## Stored data entries
# # # # #
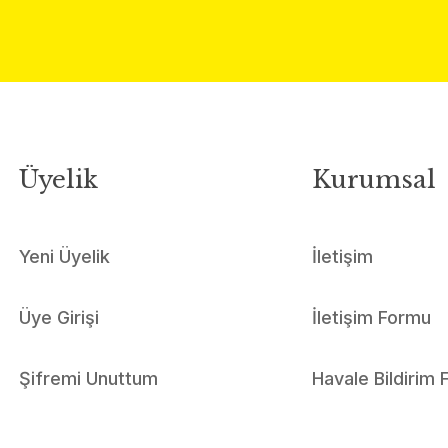
Üyelik
Kurumsal
Yeni Üyelik
İletişim
Üye Girişi
İletişim Formu
Şifremi Unuttum
Havale Bildirim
# # # # #
## PROBLEM TO WORK ON
For this exercise, print all of the entries exactly as they appear, but without pictures.

## ANSWER TO THIS TASK
Üyelik
Kurumsal
Yeni Üyelik
İletişim
Üye Girişi
İletişim Formu
Şifremi Unuttum
Havale Bildirim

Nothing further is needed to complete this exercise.